Good developers take advantage of the ability to compose small modules into great things. npm is awesome for that. Bower is terrible for that. I don't think it's unfair to say that Bower encourages bad code and exerts a negative influence on the browser JS ecosystem at this point in history.

frontend !== code

This is really the only point I'll concede, at least partially. Bower does more than just JS, and right now npm has no special advantage for something like bootstrap. On the other hand, it doesn't have any particular disadvantage either. As long as your packages are well behaved and choose the right semver range, you should be fine. Use peerDependencies and then just import that css from node_modules/bootstrap/style_file.css or whatever it's named.

I don't use third party CSS or icon packs, so I can't really speak to whether they're publishing to npm. If not you're stuck with bower there.

bendrucker commented 9 years ago

re: Font Awesome, that's crazy that they'd choose a title case name. No sane reason to do that. I'm on OS X so that'd bite me too. Open a fresh issue though. I might have an idea on how to fix it even if they refuse to name their package properly.

kenkopelson commented 9 years ago

Thanks Ben for that excellent post on Bower vs. NPM! Well written and compelling. While I agree with the overall approach, for me, I have all the back-end to my site under the /app subdirectory, and all the front-end under /public. Then I have files that apply to both in the root, such as cluster.js, server.js, package.json, etc. All of my front-end code is in one place, and it's all managed by Bower. With your concession about "other front-end stuff", you suggested that I would just have to be stuck with Bower for things like CSS, fonts, images, but then could use NPM for the JS.

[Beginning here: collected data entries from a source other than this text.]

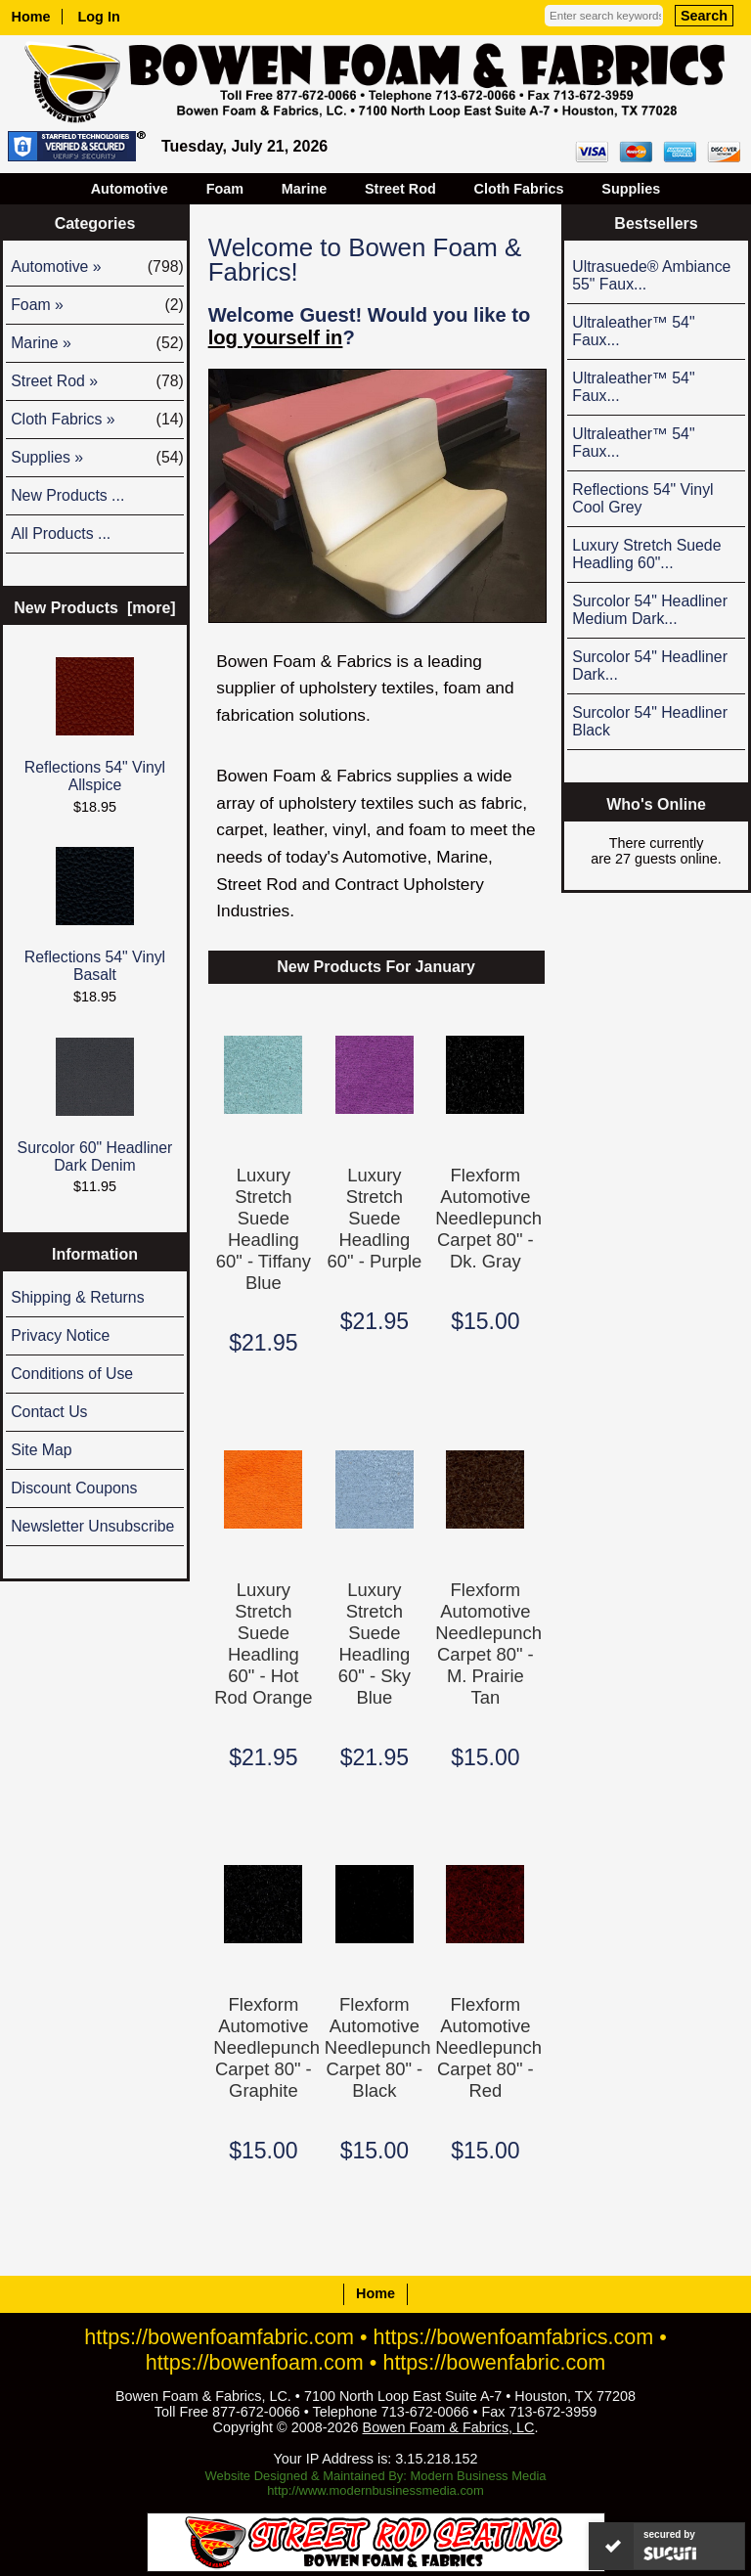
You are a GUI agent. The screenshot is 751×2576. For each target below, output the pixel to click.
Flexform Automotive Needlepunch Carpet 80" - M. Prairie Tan (485, 1643)
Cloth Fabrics (519, 189)
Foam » (97, 305)
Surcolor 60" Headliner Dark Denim (95, 1106)
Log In (99, 16)
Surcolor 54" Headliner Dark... (650, 665)
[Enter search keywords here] (604, 15)
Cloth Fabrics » (97, 419)
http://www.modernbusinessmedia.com (375, 2490)
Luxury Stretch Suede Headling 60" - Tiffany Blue (263, 1229)
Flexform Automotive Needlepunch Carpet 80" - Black (374, 2047)
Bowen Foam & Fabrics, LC (449, 2427)
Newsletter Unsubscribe (92, 1526)
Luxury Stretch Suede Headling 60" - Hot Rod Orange (263, 1643)
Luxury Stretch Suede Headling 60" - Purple (375, 1218)
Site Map (41, 1450)
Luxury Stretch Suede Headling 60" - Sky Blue (374, 1643)
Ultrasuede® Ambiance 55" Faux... (651, 275)
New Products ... (67, 495)
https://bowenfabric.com (493, 2362)
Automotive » (97, 267)
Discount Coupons (74, 1488)
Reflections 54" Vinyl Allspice (94, 725)
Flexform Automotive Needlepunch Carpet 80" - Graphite (263, 2047)
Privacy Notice (60, 1335)
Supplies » (97, 457)
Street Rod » (97, 381)
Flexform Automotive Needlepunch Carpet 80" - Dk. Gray (485, 1218)
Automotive (129, 189)
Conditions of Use (72, 1373)
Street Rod (400, 189)
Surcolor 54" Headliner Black (650, 721)
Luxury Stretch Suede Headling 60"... (646, 554)
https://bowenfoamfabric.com (219, 2337)
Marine (304, 189)
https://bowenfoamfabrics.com (514, 2337)
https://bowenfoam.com (255, 2362)
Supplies (630, 189)
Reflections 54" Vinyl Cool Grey (642, 498)
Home (31, 16)
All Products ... (60, 533)
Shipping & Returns (77, 1297)
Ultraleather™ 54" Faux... (633, 331)
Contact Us (49, 1411)
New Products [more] (94, 608)
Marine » (97, 343)
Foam (224, 189)
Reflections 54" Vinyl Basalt (94, 915)
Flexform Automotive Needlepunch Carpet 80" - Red (485, 2047)
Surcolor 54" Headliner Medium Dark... (650, 610)
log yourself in (275, 337)
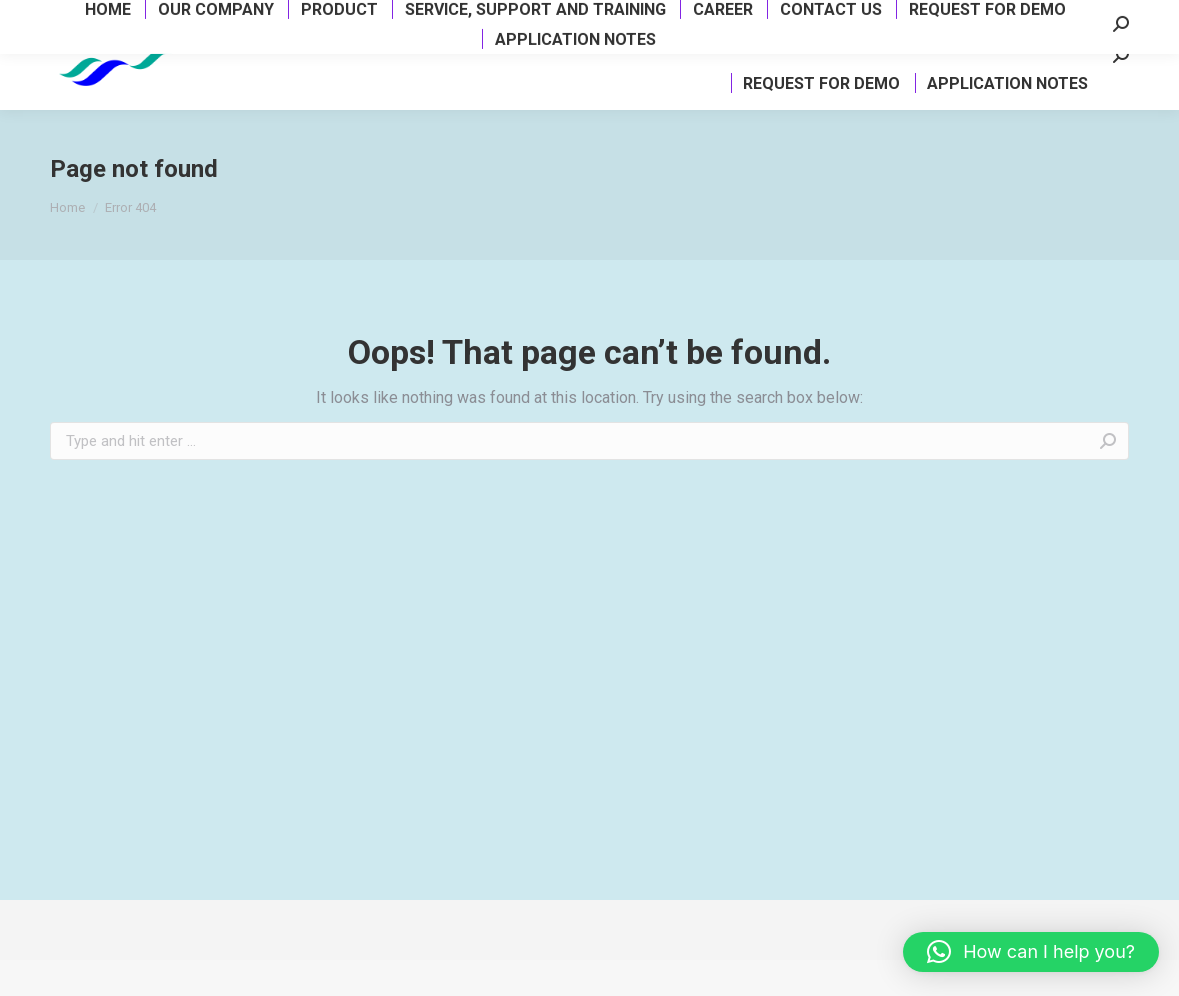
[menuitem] (313, 64)
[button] (1031, 952)
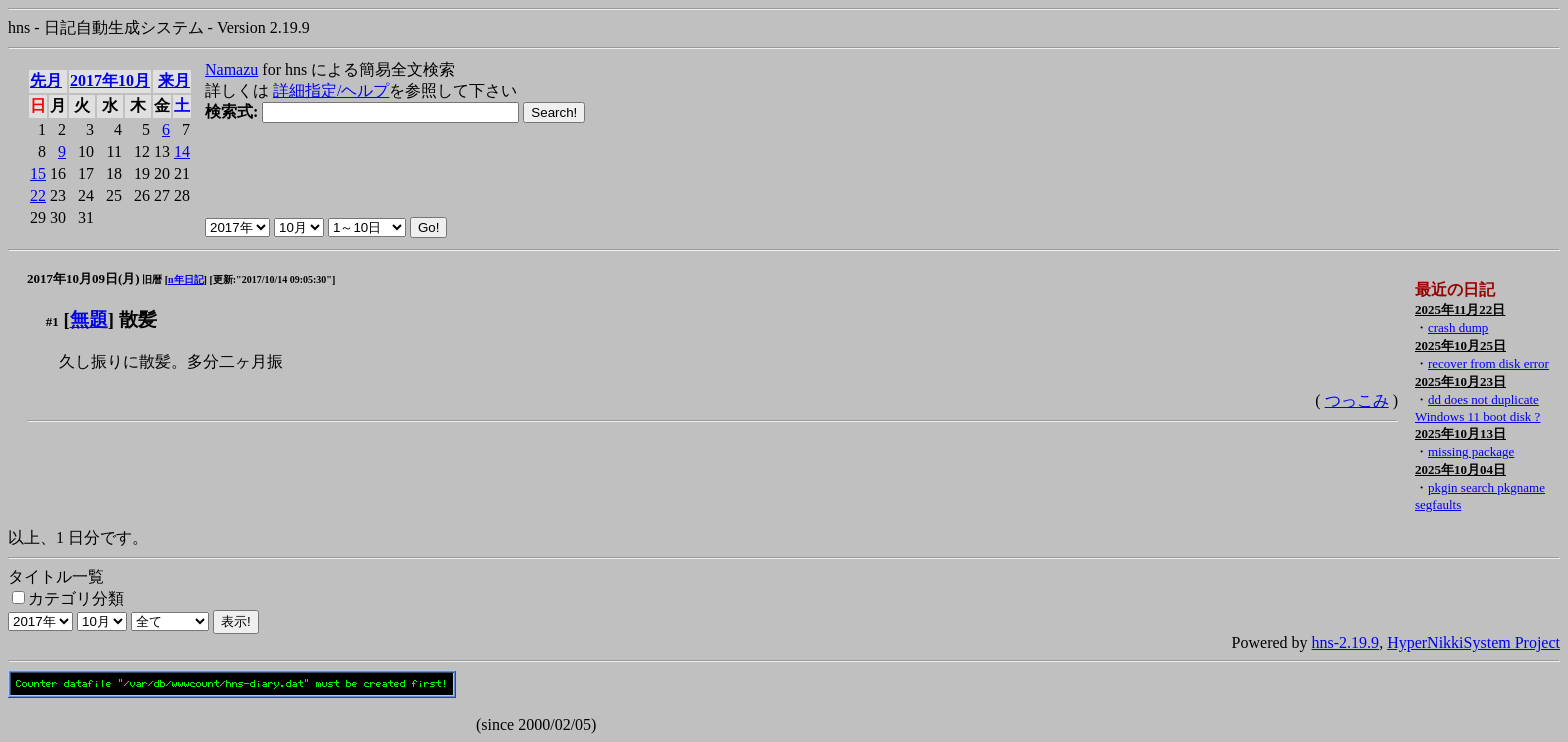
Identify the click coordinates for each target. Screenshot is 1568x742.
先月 (46, 80)
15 (38, 173)
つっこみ (1357, 400)
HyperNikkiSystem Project (1473, 642)
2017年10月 (110, 80)
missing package (1471, 451)
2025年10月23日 (1460, 381)
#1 (52, 321)
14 (182, 151)
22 (38, 195)
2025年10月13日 (1460, 433)
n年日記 (186, 279)
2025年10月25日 (1460, 345)
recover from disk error (1488, 363)
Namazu (231, 69)
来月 (174, 80)
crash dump (1458, 327)
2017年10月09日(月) (83, 278)
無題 (89, 319)
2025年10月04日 (1460, 469)
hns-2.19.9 (1346, 642)
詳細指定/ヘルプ (331, 90)
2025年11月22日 (1460, 309)
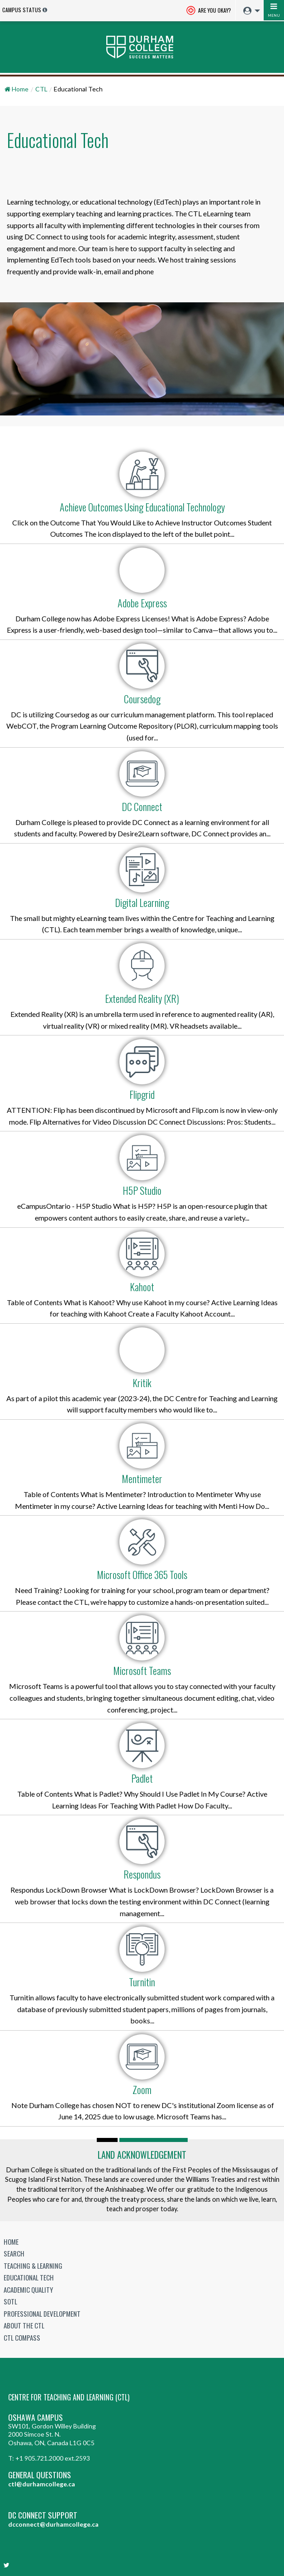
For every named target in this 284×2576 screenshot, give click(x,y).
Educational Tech (29, 2277)
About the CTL (24, 2325)
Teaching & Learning (33, 2266)
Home (11, 2242)
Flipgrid (142, 1094)
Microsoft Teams (142, 1670)
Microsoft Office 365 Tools (142, 1574)
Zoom (142, 2089)
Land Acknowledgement (142, 2154)
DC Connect (142, 806)
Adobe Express (142, 603)
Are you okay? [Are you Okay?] (208, 11)
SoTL (10, 2301)
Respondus (142, 1874)
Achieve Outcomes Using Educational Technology (142, 507)
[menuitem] (249, 11)
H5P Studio (142, 1190)
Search (14, 2253)
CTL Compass (22, 2337)
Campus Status (21, 10)
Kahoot (142, 1287)
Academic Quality (28, 2290)
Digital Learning (142, 902)
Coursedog (142, 699)
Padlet (142, 1778)
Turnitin (142, 1982)
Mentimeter (142, 1479)
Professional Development (42, 2313)
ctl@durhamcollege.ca (41, 2484)
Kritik (142, 1383)
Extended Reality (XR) (142, 998)
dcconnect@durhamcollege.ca (53, 2524)
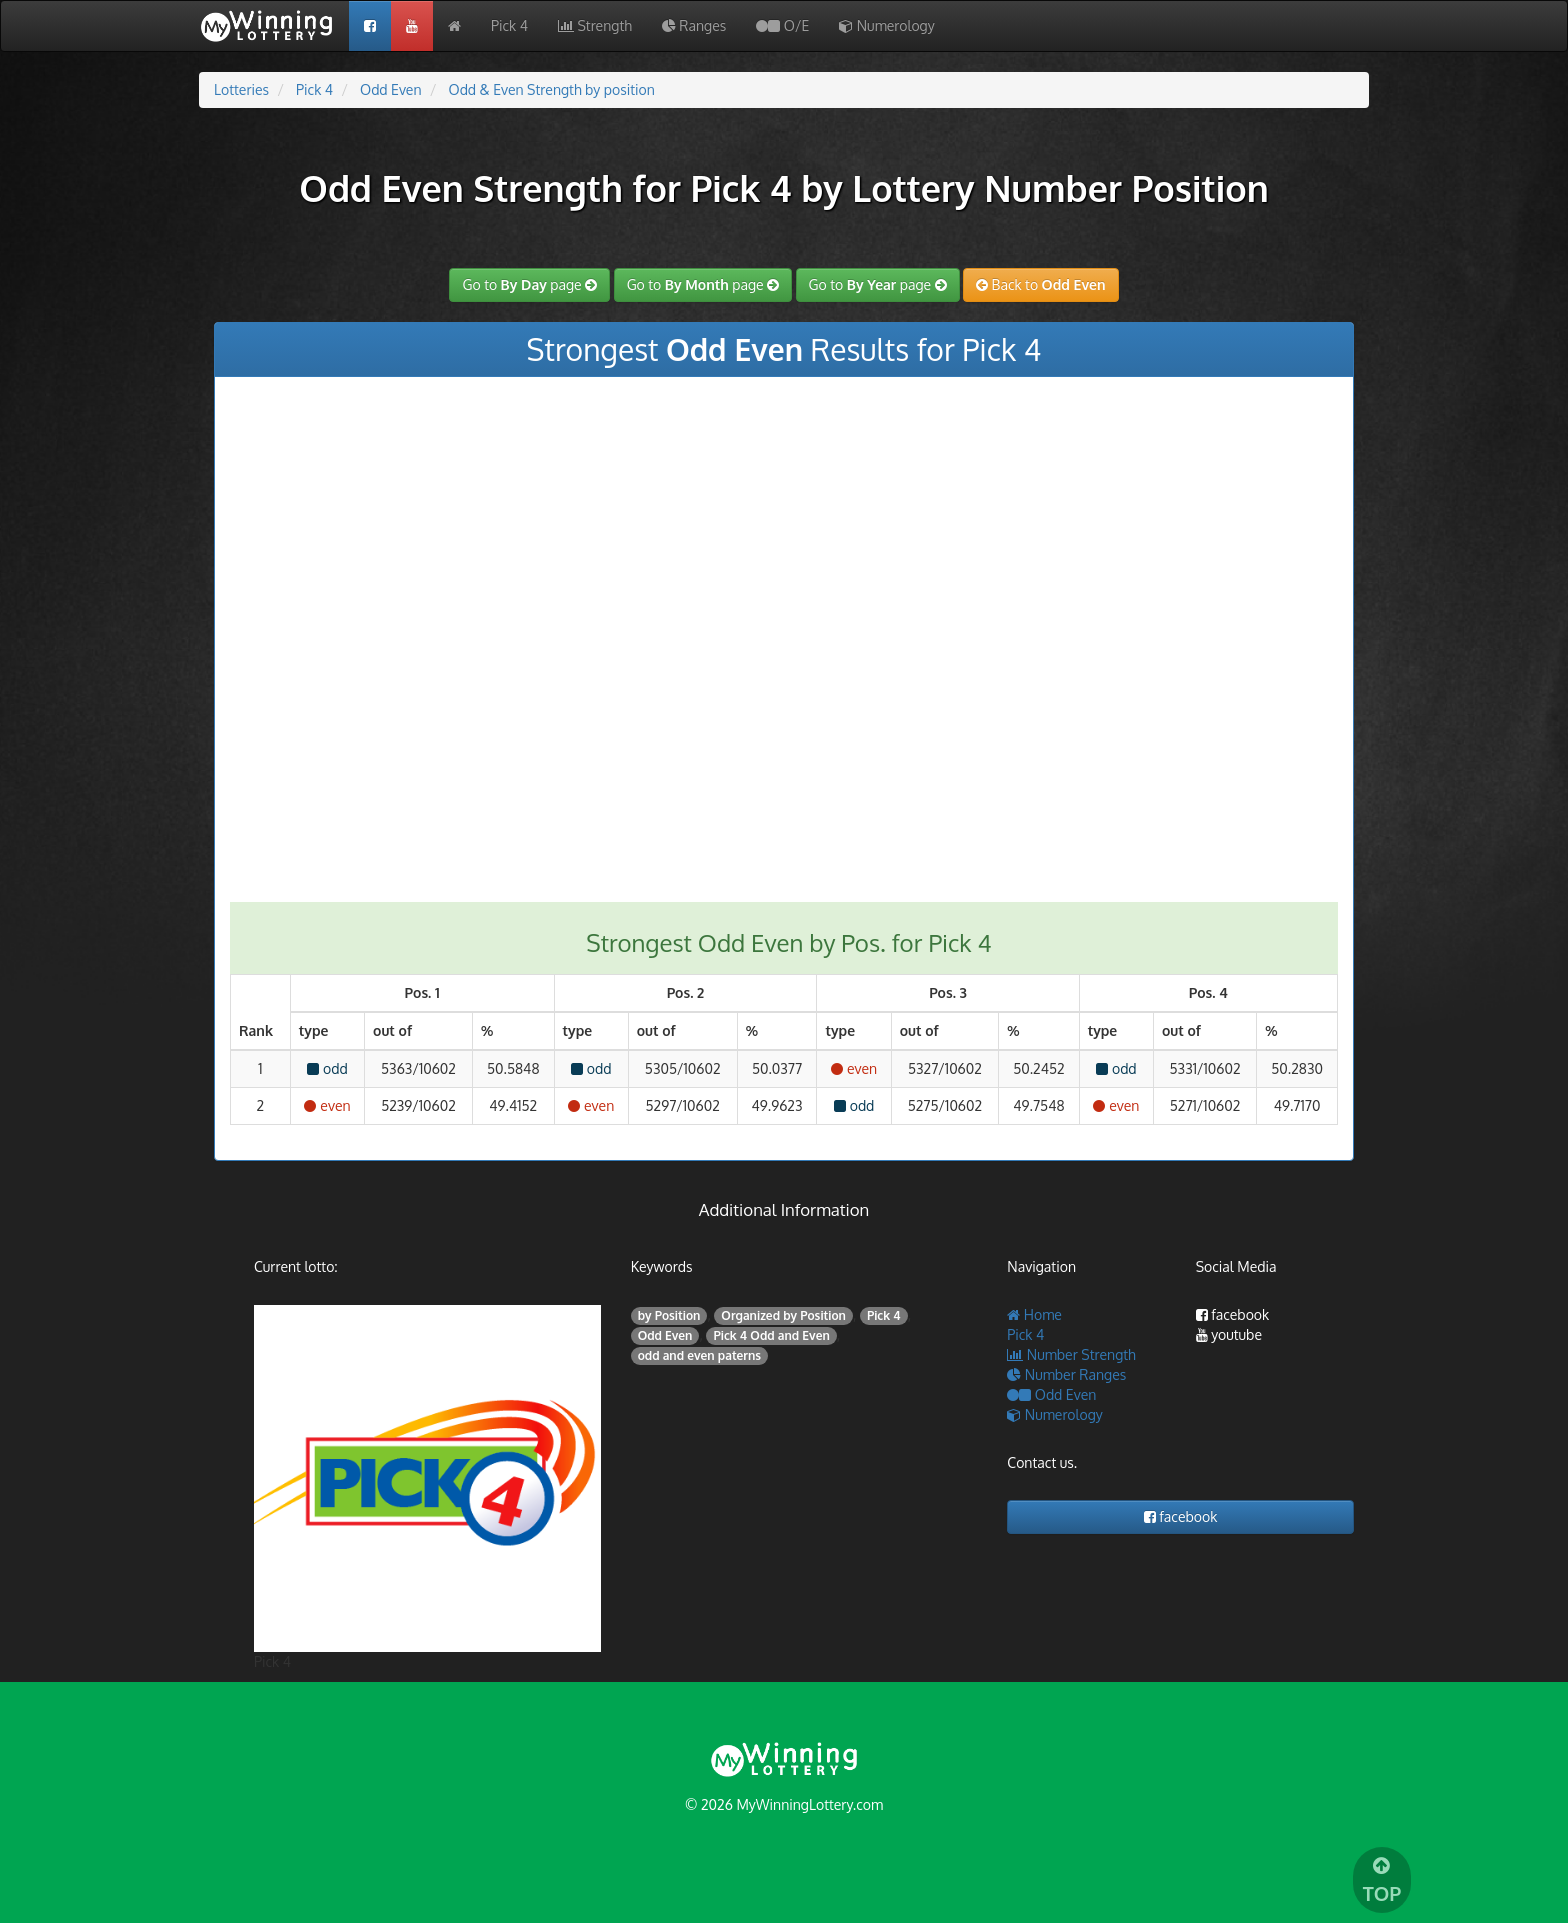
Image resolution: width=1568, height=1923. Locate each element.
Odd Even (1051, 1394)
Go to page (529, 284)
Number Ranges (1066, 1374)
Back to (1040, 284)
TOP (1382, 1881)
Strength (595, 25)
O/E (782, 25)
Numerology (886, 25)
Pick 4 (509, 25)
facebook (1233, 1314)
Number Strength (1071, 1354)
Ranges (694, 25)
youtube (1229, 1334)
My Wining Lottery (274, 26)
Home (1034, 1314)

I've just now taken a look at Browserify and it looks fantastic! When we first started talking about this I hadn't yet taken time to really look at that great tool in depth. Now that I fully understand what it's doing, I can see more of the reasons for your arguments. I actually wrote some code that could be used in Angular or Node, and it was tricky to get it working, and kind of ugly. Also, I've tried to concat all my JS files for the browser (using the antiquated methods) and couldn't get it work. Sounds like Browserify is the answer! I'll let you know how I get on with this.

Cheers!

bendrucker commented 9 years ago

Glad to be helpful. Browserify and the small modules philosophy aren't directly connected but in practice they definitely overlap. I separate front end apps completely from server code.